Bir yanda terörle ittifak kurup öteki yanda milliyetçilik pozu verenlere, bir yanda eskide kalmış hüviyetlerini istismar edip öbür yanda zilletle sarmaş dolaş olanlara şehitlerin hesabının sorulacağını lisana getiren Bahçeli, şöyle devam etti:
“Artık her şey netleşmiştir, bâtın gizli hiçbir şey kalmamıştır. Biz şehitlerimizin izindeyiz, gazilerimizin yanındayız. Türk-İslam medeniyetinin ve Türkiye’nin yıkılmaz kalesiyiz. Sararmış ve kurumuş, birebir vakitte kısmından kopmuş menfaatperestler zalimlerin, zillet siyasetinin tabanındadır. Bu tablo gerçek olduğu kadar dokunaklıdır. Çakma milliyetçilerle, maskeli milliyetçilerle, Kandil Dağı’nı İlah Dağı’na reva gören mağara milliyetçileriyle, süreksiz milliyetçilerle, konjonktürel milliyetçilerle, vitrin süsü milliyetçilerle, vazo milliyetçileriyle, defolu milletseverlerle, milliyeti meçhul sipariş vatanperverlerle Türk milletinin işi olmaz, hiç kimse de maske takarak milletimizi aldatamaz.”
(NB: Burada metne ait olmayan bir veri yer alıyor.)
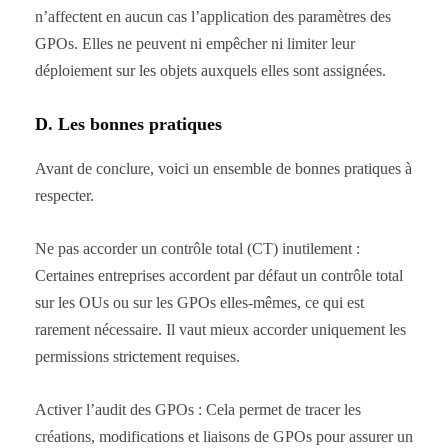
n’affectent en aucun cas l’application des paramètres des
GPOs. Elles ne peuvent ni empêcher ni limiter leur
déploiement sur les objets auxquels elles sont assignées.
D. Les bonnes pratiques
Avant de conclure, voici un ensemble de bonnes pratiques à
respecter.
Ne pas accorder un contrôle total (CT) inutilement :
Certaines entreprises accordent par défaut un contrôle total
sur les OUs ou sur les GPOs elles-mêmes, ce qui est
rarement nécessaire. Il vaut mieux accorder uniquement les
permissions strictement requises.
Activer l’audit des GPOs : Cela permet de tracer les
créations, modifications et liaisons de GPOs pour assurer un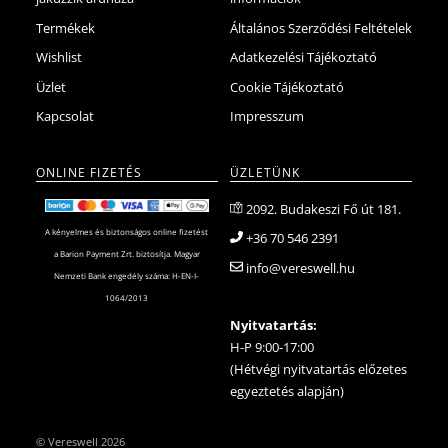
Termékek
Általános Szerződési Feltételek
Wishlist
Adatkezelési Tájékoztató
Üzlet
Cookie Tájékoztató
Kapcsolat
Impresszum
ONLINE FIZETÉS
ÜZLETÜNK
2092. Budakeszi Fő út 181.
A kényelmes és biztonságos online fizetést
+36 70 546 2391
a Barion Payment Zrt. biztosítja. Magyar
info@vereswell.hu
Nemzeti Bank engedély száma: H-EN-I-
1064/2013
Nyitvatartás:
H-P 9:00-17:00
(Hétvégi nyitvatartás előzetes
egyeztetés alapján)
©
Vereswell
2026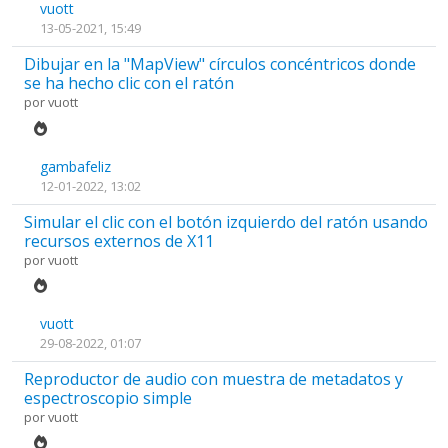
vuott
13-05-2021, 15:49
Dibujar en la "MapView" círculos concéntricos donde
se ha hecho clic con el ratón
por
vuott
gambafeliz
12-01-2022, 13:02
Simular el clic con el botón izquierdo del ratón usando
recursos externos de X11
por
vuott
vuott
29-08-2022, 01:07
Reproductor de audio con muestra de metadatos y
espectroscopio simple
por
vuott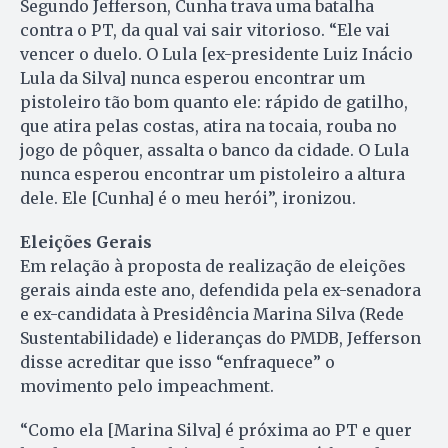
Segundo Jefferson, Cunha trava uma batalha
contra o PT, da qual vai sair vitorioso. “Ele vai
vencer o duelo. O Lula [ex-presidente Luiz Inácio
Lula da Silva] nunca esperou encontrar um
pistoleiro tão bom quanto ele: rápido de gatilho,
que atira pelas costas, atira na tocaia, rouba no
jogo de pôquer, assalta o banco da cidade. O Lula
nunca esperou encontrar um pistoleiro a altura
dele. Ele [Cunha] é o meu herói”, ironizou.
Eleições Gerais
Em relação à proposta de realização de eleições
gerais ainda este ano, defendida pela ex-senadora
e ex-candidata à Presidência Marina Silva (Rede
Sustentabilidade) e lideranças do PMDB, Jefferson
disse acreditar que isso “enfraquece” o
movimento pelo impeachment.
“Como ela [Marina Silva] é próxima ao PT e quer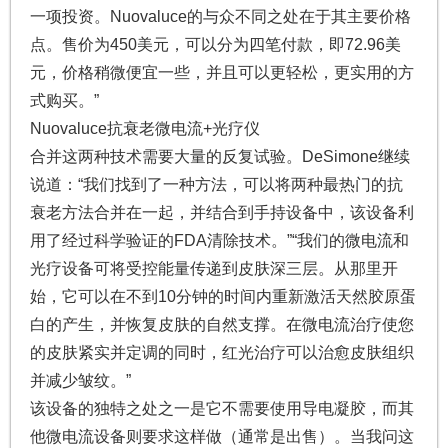
一项投资。Nuovaluce的与众不同之处在于其主要价格
点。售价为450美元，可以分为四笔付款，即72.96美
元，价格稍微便宜一些，并且可以更轻松，更实用的方
式购买。”
Nuovaluce抗衰老微电流+光疗仪
合并这两种技术需要大量的反复试验。DeSimone继续
说道：“我们找到了一种方法，可以将两种最热门的抗
衰老方法合并在一起，并结合到手持设备中，该设备利
用了经过科学验证的FDA清除技术。”“我们的微电流和
光疗设备可将受控能量传递到皮肤深三层。从那里开
始，它可以在不到10分钟的时间内重新激活天然胶原蛋
白的产生，并恢复皮肤的自然支撑。在微电流治疗使您
的皮肤紧实并定调的同时，红光治疗可以治愈皮肤组织
并减少皱纹。”
该设备的独特之处之一是它不需要使用导电凝胶，而其
他微电流设备则要求这样做（通常是出售）。当我问这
Devlet Bahçeli, ülkücü şehitlerin, milleti “tok esirler, aç hürler” ülkesinde yaşamaktan kurtardığını, yıkımın ve yozlaşmanın önünü kesmek için insanüstü bir adanmışlıkla zulme, zillete ve emperyalist senaryolara meydan okuduğunu söyledi.
Ülkücü şehitlerin, gönüllerinde millet sevgisi, yüreklerinde Allah aşkı, şuurlarında tükenmeyen sevdanın içten içe zahmetini çektiklerini lisana getiren Bahçeli, şunları kaydetti:
“Daha güçlü bir Türkiye, daha müreffeh bir millet, daha kudretli bir devlet maksadıyla her zorluğa katlanmışlardı. Onlar, al bayrağı namus bellediler, çıktılar yola. Bir iken beş oldular, beş iken beş bin. Zahmet çektiler, çaba ettiler, şehit düştüler, geri durmadılar. Yoruldular, dinlendiler, vuruldular, kahpe pusularla sınandılar lakin dönmediler. Son nefeslerinde bile vatan sağ olsun dediler. Katran dökülmüş gecelerde ayazları yendiler. Düşmediler, tökezlemediler, yılmadılar, yıkılmadılar. Bazen koştular, bazen güçleri tükendi koşar adım yürüdüler, bazen takat kalmadı yavaşça yürüdüler.”
MHP’nin hiç kimseye diyet borcunun olmadığını, neye inanırlarsa onu söylediklerini, ne görürlerse onu anlattıklarını belirten Bahçeli, MHP’nin gücünü mukaddesattan, inançlarından, unsurlarından ve Türk milletinden aldığını vurguladı.